ARTICLE UPDATED at 17:35 6/01/25 – SEE BELOW

Many readers will already have some knowledge about the various tenants at 55 Tufton Street. A network of right-wing groups work together there and in nearby offices, lobbying governments and feeding the media with misinformation, incessantly promoting free market and climate denial agendas.

Activists from a group called Shut The System claim to have cut through fibre-optic telecoms cables over the weekend, with the aim of cutting off telephone and internet services and disrupt what they characterise as ‘the lobbyists’ malignant work undermining democracy’.

55 Tufton Street

During the Brexit campaign, Vote Leave worked alongside several other interconnected groups pushing for a hard Brexit – many of those key players are now pushing anti-immigration and Islamophobic propaganda with strong connections to Reform UK.

What makes these groups deeply undemocratic is the close association and unhindered parliamentary access provided by people like Boris Johnson, Jacob Rees-Mogg, Michael Gove, Andrea Leadsom and many others, along with the opaqueness of funding streams, much of it from the United States.
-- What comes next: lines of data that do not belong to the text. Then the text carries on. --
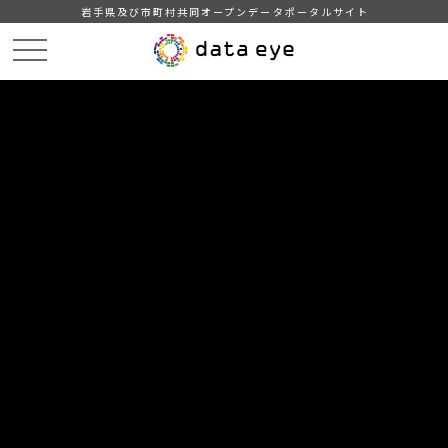
岩手県及び市町村共同オープンデータポータルサイト
HOME
データカタログ
岩手県_岩手県内市町村の地方公営企業決算の状況_2025-09
DATA
CATA
データカタログ
データセット名
岩手県_岩手県内市町村の地方公営
企業決算の状況_2025-09
岩手県内市町村の地方公営企業決算の状況
組織
岩手県
グループ
行財政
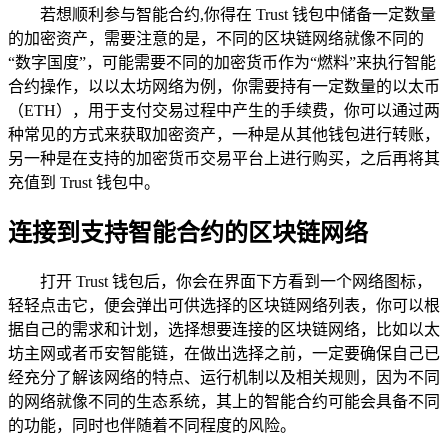
若想顺利参与智能合约,你得在 Trust 钱包中储备一定数量
的加密资产，需要注意的是，不同的区块链网络就像不同的
“数字国度”，可能需要不同的加密货币作为“燃料”来执行智能
合约操作，以以太坊网络为例，你需要持有一定数量的以太币
（ETH），用于支付交易过程中产生的手续费，你可以通过两
种常见的方式来获取加密资产，一种是从其他钱包进行转账，
另一种是在支持的加密货币交易平台上进行购买，之后再将其
充值到 Trust 钱包中。
连接到支持智能合约的区块链网络
打开 Trust 钱包后，你会在界面下方看到一个网络图标，
轻轻点击它，便会弹出可供选择的区块链网络列表，你可以根
据自己的需求和计划，选择想要连接的区块链网络，比如以太
坊主网或者币安智能链，在做出选择之前，一定要确保自己已
经充分了解该网络的特点、运行机制以及相关规则，因为不同
的网络就像不同的生态系统，其上的智能合约可能会具备不同
的功能，同时也伴随着不同程度的风险。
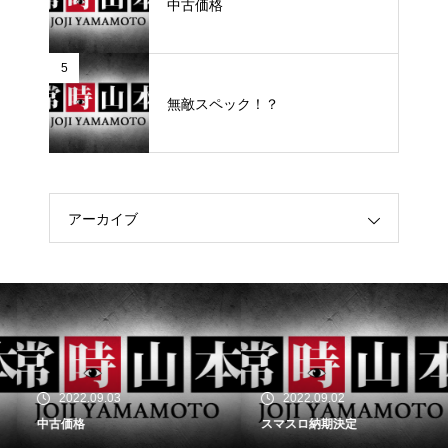
中古価格
5
無敵スペック！？
アーカイブ
2022.09.03
2022.09.02
中古価格
スマスロ納期決定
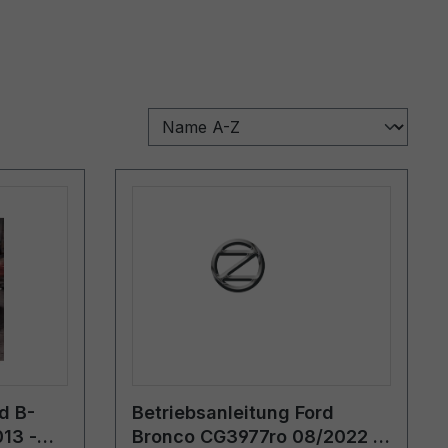
d B-
Betriebsanleitung Ford
13 -
Bronco CG3977ro 08/2022 -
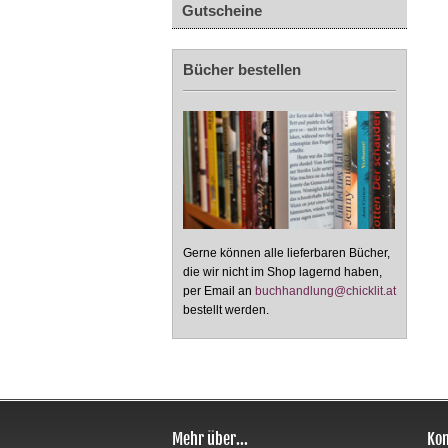
Gutscheine
Bücher bestellen
Gerne können alle lieferbaren Bücher,
die wir nicht im Shop lagernd haben,
per Email an
buchhandlung@chicklit.at
bestellt werden.
Mehr über...
Kon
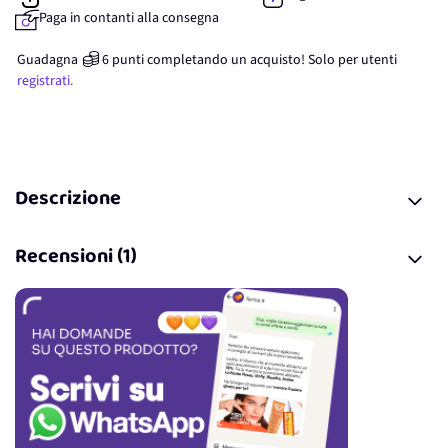
Paga in contanti alla consegna
Guadagna
6
punti
completando un acquisto! Solo per
utenti
registrati.
Descrizione
Recensioni (1)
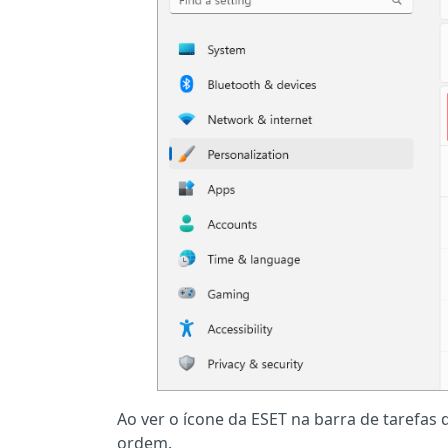
Ao ver o ícone da ESET na barra de tarefas 
ordem.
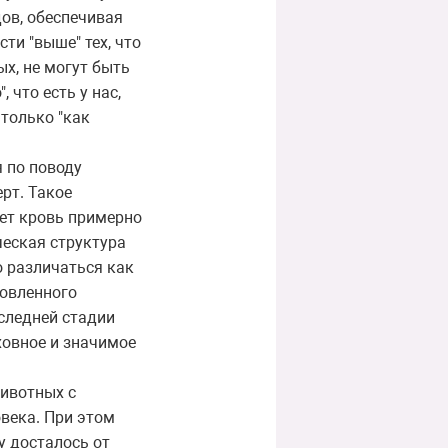
дов, обеспечивая
ти "выше" тех, что
ых, не могут быть
 что есть у нас,
только "как
я по поводу
рт. Такое
ечет кровь примерно
ческая структура
о различаться как
ловленного
оследней стадии
ховное и значимое
животных с
века. При этом
у досталось от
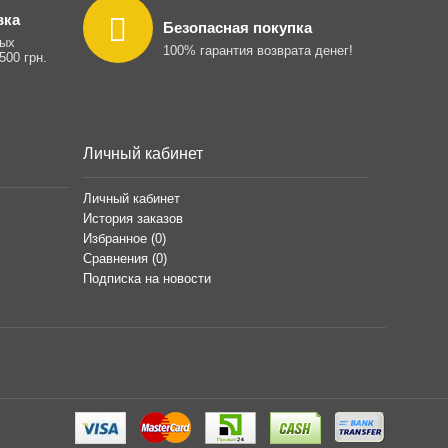
вка
Безопасная покупка
ных
100% гарантия возврата денег!
500 грн.
Личный кабинет
Личный кабинет
История заказов
Избранное (
0
)
Сравнения (
0
)
Подписка на новости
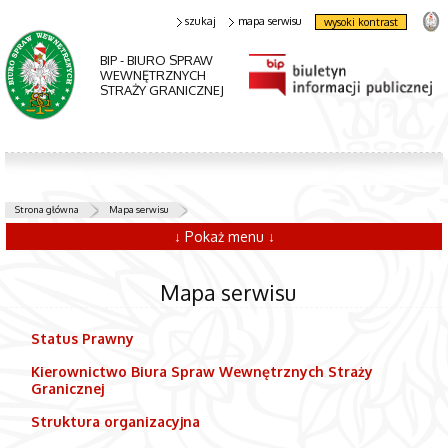
szukaj
mapa serwisu
wysoki kontrast
BIP - BIURO SPRAW
WEWNĘTRZNYCH
STRAŻY GRANICZNEJ
Strona główna
Mapa serwisu
↓ Pokaż menu ↓
Mapa serwisu
Status Prawny
Kierownictwo Biura Spraw Wewnętrznych Straży
Granicznej
Struktura organizacyjna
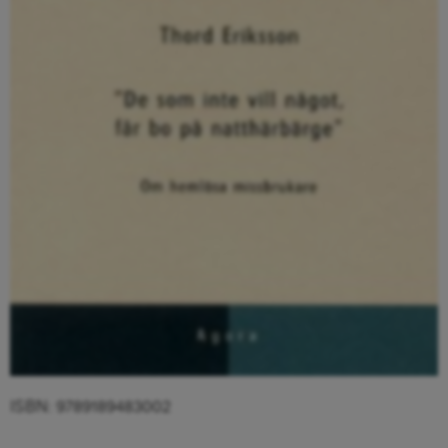
ISBN: 9789189483002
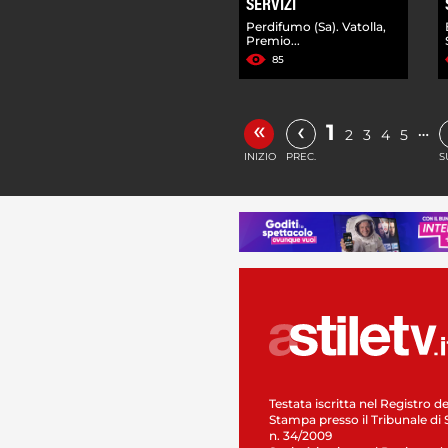
SERVIZI
Perdifumo (Sa). Vatolla,
Premio...
85
«
‹
1
…
2
3
4
5
INIZIO
PREC.
S
Testata iscritta nel Registro de
Stampa presso il Tribunale di 
n. 34/2009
Researchers at Greenpeace revealed in 2018 that the Institute for Economic Affairs (one of the lobbyist/think tanks closely associated with Tufton Street) received a constant stream of funding over the years from BP. Its director Mark Littlewood regularly criticises 2050 net-zero policies, railed against the fracking moratorium, and boasted that many of Liz Truss’s policies were designed by the IEA. In 2023, Open Democracy revealed that the IEA received £2.4 million in anonymous donations the previous year, and that it boasted that it had secure access to 75 cross-party members of parliament.  
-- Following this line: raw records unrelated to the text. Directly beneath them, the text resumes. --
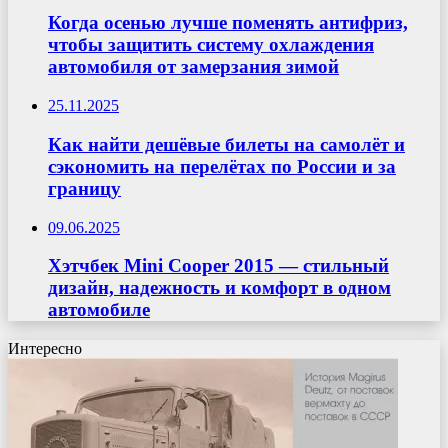
Когда осенью лучше поменять антифриз,
чтобы защитить систему охлаждения
автомобиля от замерзания зимой
25.11.2025
Как найти дешёвые билеты на самолёт и
сэкономить на перелётах по России и за
границу
09.06.2025
Хэтчбек Mini Cooper 2015 — стильный
дизайн, надежность и комфорт в одном
автомобиле
Интересно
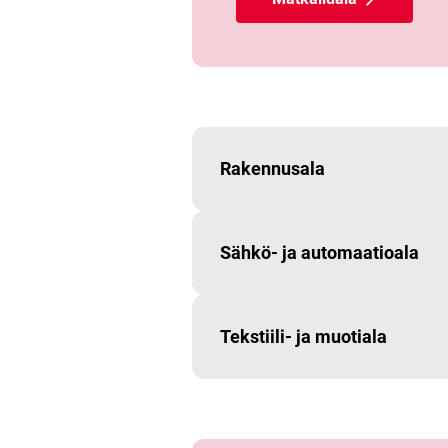
Rakennusala
Sähkö- ja automaatioala
Tekstiili- ja muotiala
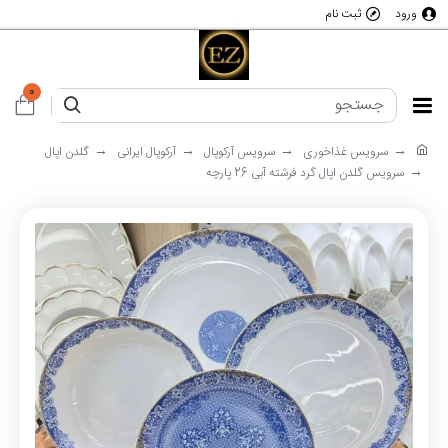
ورود
ثبت نام
0
سرویس غذاخوری
سرویس آرکوپال
آرکوپال ایرانی
گلدن اپال
سرویس گلدن اپال گرد فرشته آبی 26 پارچه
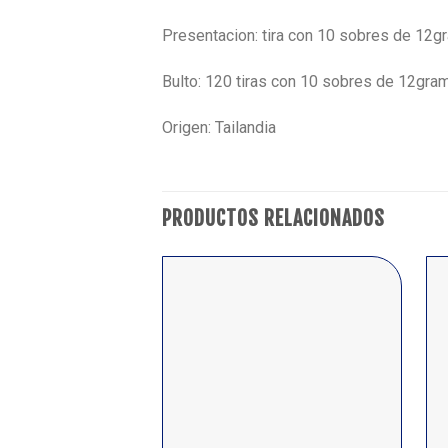
Presentacion: tira con 10 sobres de 12
Bulto: 120 tiras con 10 sobres de 12gra
Origen: Tailandia
PRODUCTOS RELACIONADOS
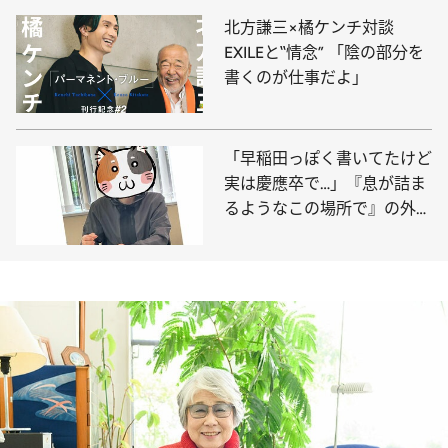
北方謙三×橘ケンチ対談
EXILEと‟情念” 「陰の部分を
書くのが仕事だよ」
「早稲田っぽく書いてたけど
実は慶應卒で…」『息が詰ま
るようなこの場所で』の外山
薫が会社員はやめない理由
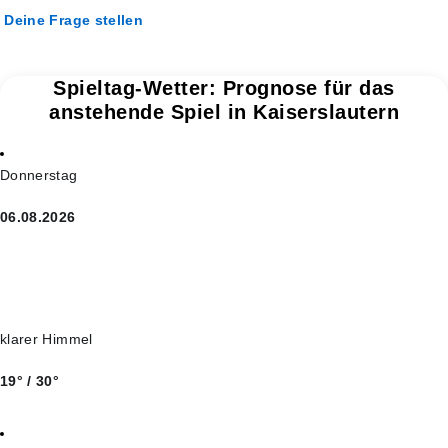
Deine Frage stellen
Spieltag-Wetter: Prognose für das
anstehende Spiel in Kaiserslautern
Donnerstag
06.08.2026
klarer Himmel
19° / 30°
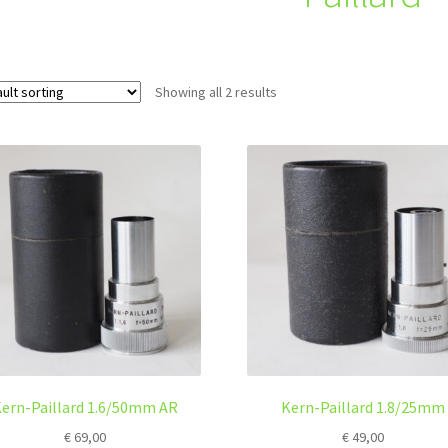
Showing all 2 results
ern-Paillard 1.6/50mm AR
Kern-Paillard 1.8/25mm
€
69,00
€
49,00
After carrying out their action, activists left a letter under the door blaming the Tufton Street networks for millions of deaths. Entitled “No ethics? No wi-fi”, the letter accuses the occupants of silencing warnings about the lethal risks of climate change, and sowing hatred and division “to prop up wealthy corporate friends and funders”.

Shut The System’s campaign of non-violent direct action began last year and they claim major successes such as pressuring Barclays to make new climate finance pledges and their collaboration with Palestine Action appears to have forced the bank to announce its divestment from Israeli arms company Elbit Systems. The group also targeted finance insurers Probitas, who have since announced an end to their cover for the East African Crude Oil Pipeline.

Among the groups likely to be affected today are Global Warming Policy Foundation, Net Zero Watch, Civitas, TaxPayers’ Alliance, and New Culture Forum.

UPDATE: Real Media reached out for comment and verification, but switchboard numbers at Tufton Street appeared to be down. No response to emails. We were in touch with TaxPayers’ Alliance press team but they did not comment. We visited 55 Tufton Street, where a manager there also declined to make any comment. Several Openreach vans were outside the property, and workers said the comms would take several hours to re-connect. There has been no further communication from ‘Shut The System’.

Vans outside Tufton Street at lunchtime
Workers restoring comms


In a press statement, Shut The System emphasised that their actions are always non-violent and “unlike the corporate murderers at Tufton Street…will never physically harm a person or living being”, but they warn of escalating tactics over “the failures of the wealthy elites”, and point out that “the crooks at Tufton Street represent a tiny minority – we are the 99%.”

More than six years ago, in a collaborative film with Open Democracy, DeSmog and Byline, Real Media first exposed how Tufton Street hacks our democracy. Watch that original film below.

We also updated that story in a further investigation in 2022 – Hidden Forces Pushing Change In Our Democracy And Rights – which exposed how the Tufton Street nexus influenced our laws, judicial system and public policy. This has led directly to a massive clampdown on the right to protest, which has seen an unprecedented number of peaceful protesters sent to prison in the past year.